1. Jahr 15 GiB : /5 GiB = 3 - Also 3 x 21,00 € = 63 €
2. Jahr 15 GiB neu plus die 15 GiB aus dem ersten Jahr. 63 € plus 63 €
3. Jahr 15 GiB neu plus die 30 GiB aus den Vorjahren -> 126 € plus 63 €
...
analog bis zum zehnten Jahr. Dann die Summen der einzelnen Jahre addieren. 

Die IHK hat zur Lösung folgendes zu sagen:

Gesamtkosten der Archivierung:
15 GiB / 5 GiB = 3 (Angebote je 5 GiB pro Jahr erforderlich)
3 * 10 Jahre = 30 (Angebote je 5 GiB gesamt erforderlich)
30 * 21,00 €= 630,00 €

Dazu habe ich folgende Fragen:

Hättet Ihr die Aufgabe auch so verstanden?

Ist das offizielle Ergebnis objektiv "falsch", oder kann mir das vielleicht jemand schönreden?

An die Prüfer: Wenn ich wie oben angedeutet meine Rechnung aufgestellt hätte und schön mit Rechenweg hingeschrieben, würde ich dann keine Punkte bekommen, da meine Lösung falsch ist, einen Punkt, weil ich basierend auf meiner falschen Annahme zumindest richtig gerechnet habe oder zwei Punkte, weil mein Gedankengang und Rechenweg schlüssig sind?

Dass man meinen Gedankengang eleganter rechnen könnte, ist mir bewusst ;)

Danke für euren Input!

ein etwas verwirrter Venom

Bearbeitet von VenomVelvet

Gelöst von CtrlAltAudrey

Zur Lösung
vor 21 Minuten, VenomVelvet hat gesagt:
basierend auf einem jährlichen Speicherbedarf von 15 GiB

steht da doch eindeutig ?

Ist ja eh nur ne 2P Frage. 2P kannst Du nicht kriegen weil das maximale Punktzahl ist und bei Deiner Antwort durchaus was besseres denkbar ist.

Ich korrigier sowas nicht aber ich würde 1P geben

  • Lösung

Heyyy,

die 630 € ist in dem gegebenen Aufgaben­kontext die von der IHK beabsichtigte und damit „richtige“ Lösung.
Dein Ansatz (Aufsummieren der Mengen, weil Belege 10 J. aufbewahrt werden) ist fachlich zwar nachvollziehbar, entsprach aber nicht der Fragestellung.

Warum die IHK-Lösung aus Prüfungssicht korrekt ist

  1. Aufgabentext
    „… Ermitteln Sie die voraussichtlichen Gesamtkosten … basierend auf einem jährlichen Speicherbedarf von 15 GiB.“
    Der Ausdruck „jährlicher Speicherbedarf“ wird in IHK-Aufgaben in meinen Augen so interpretiert:
    – Es ist jedes Jahr derselbe, gleichbleibende Bedarf hier 15 GiB.
    – Es wird nicht gesagt, dass der Bedarf pro Jahr zusätzlich anfällt.

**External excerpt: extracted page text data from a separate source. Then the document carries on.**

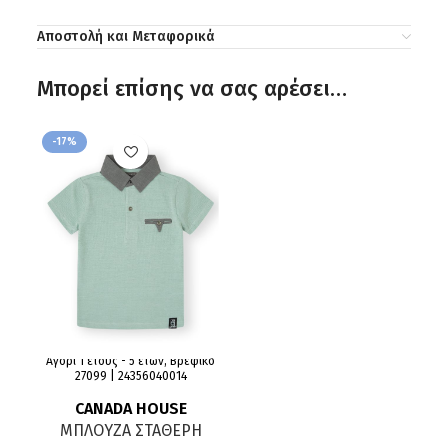
Αποστολή και Μεταφορικά
Μπορεί επίσης να σας αρέσει…
-17%
Αγόρι 1 έτους - 5 ετών, Βρεφικό
27099 | 24356040014
CANADA HOUSE
ΜΠΛΟΥΖΑ ΣΤΑΘΕΡΗ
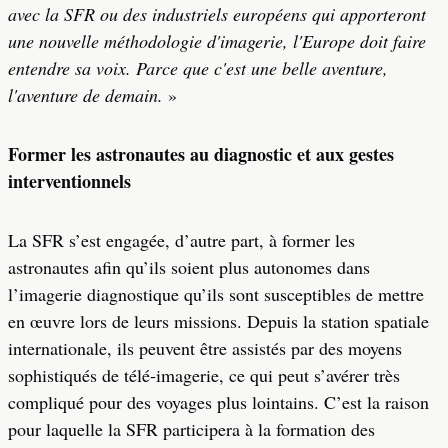
avec la SFR ou des industriels européens qui apporteront
une nouvelle méthodologie d'imagerie, l'Europe doit faire
entendre sa voix. Parce que c'est une belle aventure,
l'aventure de demain.
»
Former les astronautes au diagnostic et aux gestes
interventionnels
La SFR s’est engagée, d’autre part, à former les
astronautes afin qu’ils soient plus autonomes dans
l’imagerie diagnostique qu’ils sont susceptibles de mettre
en œuvre lors de leurs missions. Depuis la station spatiale
internationale, ils peuvent être assistés par des moyens
sophistiqués de télé-imagerie, ce qui peut s’avérer très
compliqué pour des voyages plus lointains. C’est la raison
pour laquelle la SFR participera à la formation des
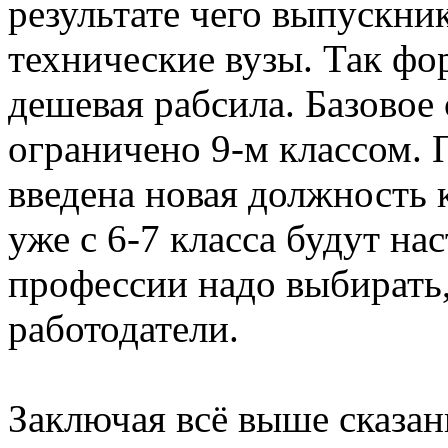
результате чего выпускник
технические вузы. Так фо
дешевая рабсила. Базовое 
ограничено 9-м классом. 
введена новая должность 
уже с 6-7 класса будут нас
профессии надо выбирать,
работодатели.
Заключая всё выше сказан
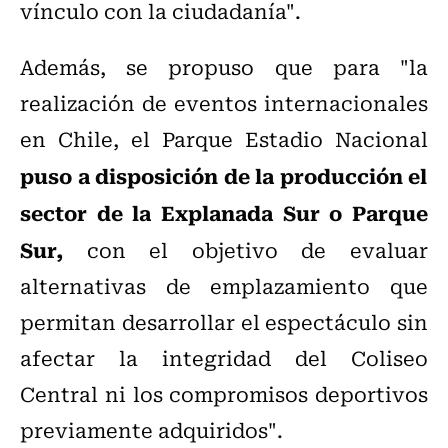
vínculo con la ciudadanía".
Además, se propuso que para "la
realización de eventos internacionales
en Chile, el Parque Estadio Nacional
puso a disposición de la producción el
sector de la Explanada Sur o Parque
Sur,
con el objetivo de evaluar
alternativas de emplazamiento que
permitan desarrollar el espectáculo sin
afectar la integridad del Coliseo
Central ni los compromisos deportivos
previamente adquiridos".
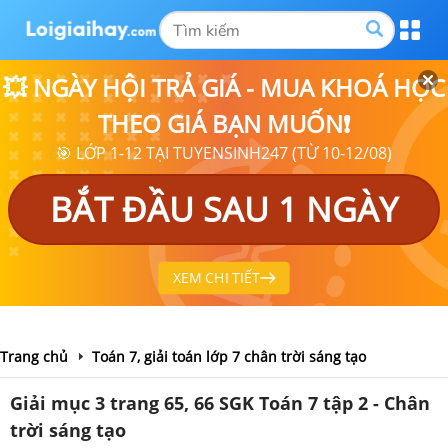
💥 NGÀY HỘI TRẢ GIÁ - MUA KHOÁ HỌC
THEO GIÁ BẠN MUỐN❗
🎯 LỚP 1-12 TẠI TUYENSINH247 (TỪ 10-12/08)
BẮT ĐẦU SAU 1 NGÀY
XEM CHI TIẾT
Trang chủ
Toán 7, giải toán lớp 7 chân trời sáng tạo
Giải mục 3 trang 65, 66 SGK Toán 7 tập 2 - Chân
trời sáng tạo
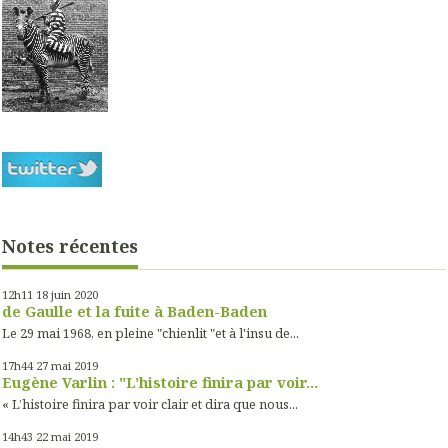
Notes récentes
12h11
18
juin 2020
de Gaulle et la fuite à Baden-Baden
Le 29 mai 1968, en pleine "chienlit "et à l'insu de...
17h44
27
mai 2019
Eugène Varlin : "L’histoire finira par voir...
« L’histoire finira par voir clair et dira que nous...
14h43
22
mai 2019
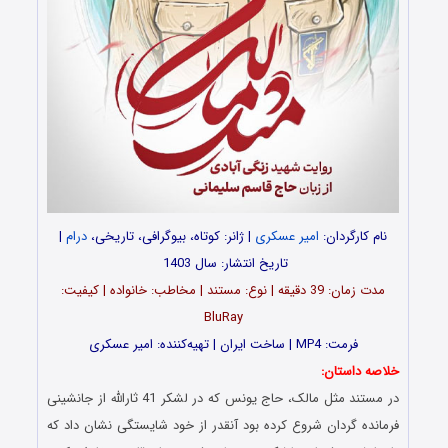
نام کارگردان:
امیر عسکری
| ژانر: کوتاه، بیوگرافی، تاریخی،
درام
|
تاریخ انتشار: سال 1403 ‌
مدت‌‌ زمان: 39 دقیقه | نوع: مستند | مخاطب: خانواده | کیفیت:
BluRay
فرمت: MP4 | ساخت ایران | تهیه‌کننده: امیر عسکری
خلاصه داستان:
در مستند مثل مالک، حاج یونس که در لشکر 41 ثارالله از جانشینی
فرمانده گردان شروع کرده بود آنقدر از خود شایستگی نشان داد که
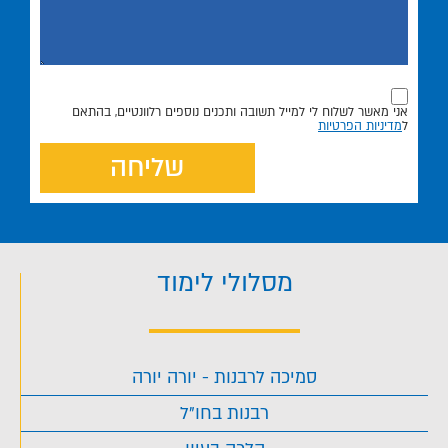
אני מאשר לשלוח לי למייל תשובה ותכנים נוספים רלוונטיים, בהתאם
ל
מדיניות הפרטיות
שליחה
מסלולי לימוד
סמיכה לרבנות - יורה יורה
רבנות בחו"ל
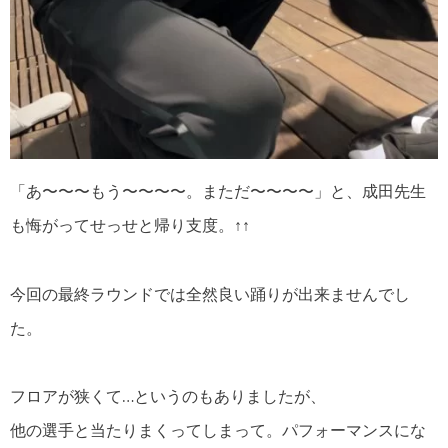
「あ〜〜〜もう〜〜〜〜。まただ〜〜〜〜」と、成田先生
も悔がってせっせと帰り支度。↑↑
今回の最終ラウンドでは全然良い踊りが出来ませんでし
た。
フロアが狭くて…というのもありましたが、
他の選手と当たりまくってしまって。パフォーマンスにな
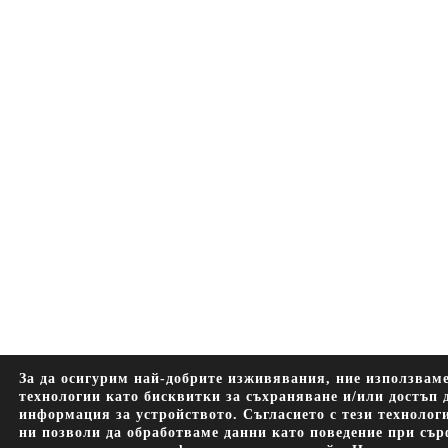
За да осигурим най-добрите изживявания, ние използвам
технологии като бисквитки за съхраняване и/или достъп 
информация за устройството. Съгласието с тези технолог
ни позволи да обработваме данни като поведение при съ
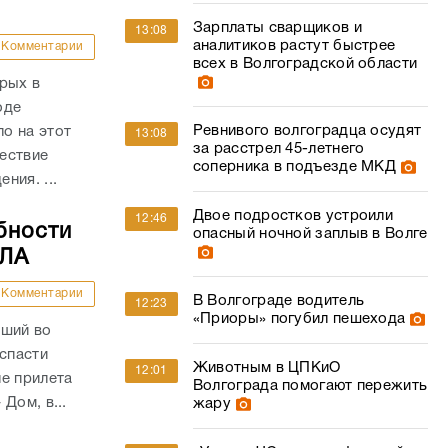
Зарплаты сварщиков и
13:08
аналитиков растут быстрее
Комментарии
всех в Волгоградской области
рых в
оде
Ревнивого волгоградца осудят
о на этот
13:08
за расстрел 45-летнего
ествие
соперника в подъезде МКД
ния. ...
Двое подростков устроили
12:46
бности
опасный ночной заплыв в Волге
ПЛА
Комментарии
В Волгограде водитель
12:23
«Приоры» погубил пешехода
вший во
 спасти
Животным в ЦПКиО
12:01
е прилета
Волгограда помогают пережить
Дом, в...
жару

Hätte die Aufgabe das gewollt, müsste dort zunehmend oder zusätzlich stehen

  2. Mathematische Umsetzung nach dieser Lesart
    • 15 GiB : 5 GiB = 3 Blöcke je Jahr
    • 3 Blöcke × 21 € = 63 € pro Jahr
    • 63 € × 10 Jahre = 630 € insgesamt

  3. Warum der Aufbewahrungs­gedanke hier ignoriert wird
    Die vorherigen Teilaufgaben haben den Datenanfall eines Jahres (≈ 15 GiB) bestimmt. Für Teilaufgabe cc) will die IHK wahrscheinlich nur prüfen, ob die Teilnehmenden diesen Wert fehlerfrei in eine Kostenrechnung einsetzen können.

Liebe Grüße Audrey ☺️

  • Autor
vor 47 Minuten, CtrlAltAudrey hat gesagt:

Warum der Aufbewahrungs­gedanke hier ignoriert wird
Die vorherigen Teilaufgaben haben den Datenanfall eines Jahres (≈ 15 GiB) bestimmt. Für Teilaufgabe cc) will die IHK wahrscheinlich nur prüfen, ob die Teilnehmenden diesen Wert fehlerfrei in eine Kostenrechnung einsetzen können.

cb) Speicherbedarf pro Jahr bei Komprimierung um 30%: 9,92 GiB
(aus der Lösungserläuterung)

Hättest du das so gemacht, wie die IHK? Was die gerechnet haben, hätte ich auch so gerechnet, wenn ich länger drüber nachgedacht hätte, daß da nur 2 Punkte vergeben werden. Weil meine Lösung zu kompliziert ist. Aber rechtlich/fachlich...

Danke dir trotzdem für deine ausführliche Antwort!

vor 1 Stunde, VenomVelvet hat gesagt:

Hättet Ihr die Aufgabe auch so verstanden?

Definitiv ja, weil die Aufgabenstellung es ja hergibt. Ich würd bei IHK-Aufgaben nie mehr machen als abgefragt oder vorgegeben wird.

Und vielleicht als kleine Info, mit einer Kalkulation auf 10 Jahre hättest 0 Punkte erzielt. Die Fristen wurden dieses Jahr verkürzt.

Vielleicht einer der Gründe, warum die IHK (wandelbare) Gesetzesgrundlagen nicht Abeits der jeweiligen Fachprüfung abfragt.